-- Record excerpts follows --

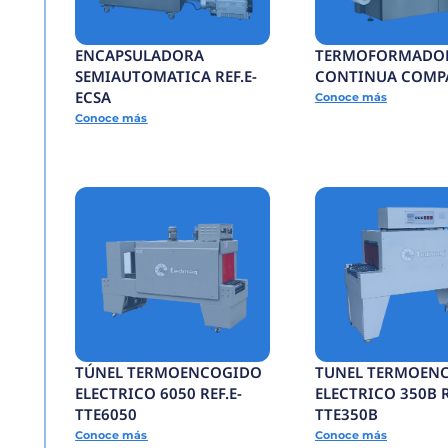
BANDA
TRANSPORTADORA R
BTCG
Conoce más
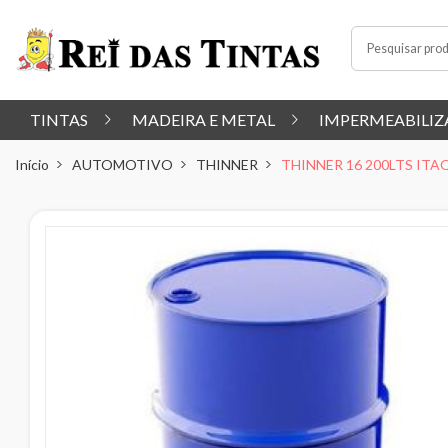
TINTAS
MADEIRA E METAL
IMPERMEABILIZ
Início
AUTOMOTIVO
THINNER
THINNER 16 200LTS IT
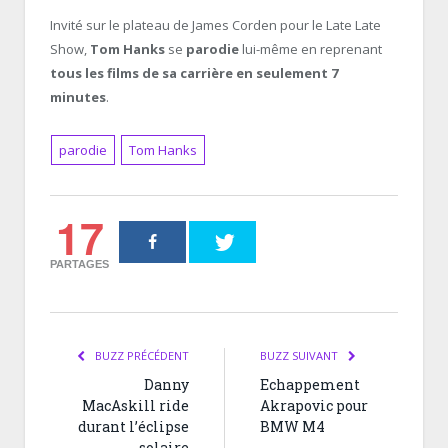
Invité sur le plateau de James Corden pour le Late Late
Show,
Tom Hanks
se
parodie
lui-même en reprenant
tous les films de sa carrière en seulement 7
minutes
.
parodie
Tom Hanks
17
PARTAGES
BUZZ PRÉCÉDENT
BUZZ SUIVANT
Danny
Echappement
MacAskill ride
Akrapovic pour
durant l’éclipse
BMW M4
solaire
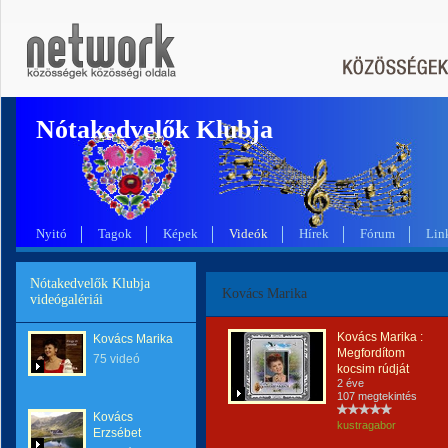
Nótakedvelők Klubja
Nyitó
Tagok
Képek
Videók
Hírek
Fórum
Lin
Nótakedvelők Klubja
Kovács Marika
videógalériái
Kovács Marika :
Kovács Marika
Megfordítom
75 videó
kocsim rúdját
2 éve
107 megtekintés
Kovács
kustragabor
Erzsébet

-- Record excerpts concluded --

__What is being asked__.
Each record above needs to be retyped exactly, without any pictures.

__Problem solution__.
BANDA
TRANSPORTADORA R
BTCG
Conoce más
TINTAS
MADEIRA E METAL
IMPERMEABILIZ
Início
AUTOMOTIVO
THINNER
THINNER 16 200LTS IT
Invité sur le plateau de James Corden pour le Late Late
Show,
Tom Hanks
se
parodie
lui-même en reprenant
tous les films de sa carrière en seulement 7
minutes
.
parodie
Tom Hanks
17
PARTAGES
BUZZ PRÉCÉDENT
BUZZ SUIVANT
Danny
Echappement
MacAskill ride
Akrapovic pour
durant l’éclipse
BMW M4
solaire
Nótakedvelők Klubja
Nyitó
Tagok
Képek
Videók
Hírek
Fórum
Lin
Nótakedvelők Klubja
Kovács Marika
videógalériái
Kovács Marika :
Kovács Marika
Megfordítom
75 videó
kocsim rúdját
2 éve
107 megtekintés
Kovács
kustragabor
Erzsébet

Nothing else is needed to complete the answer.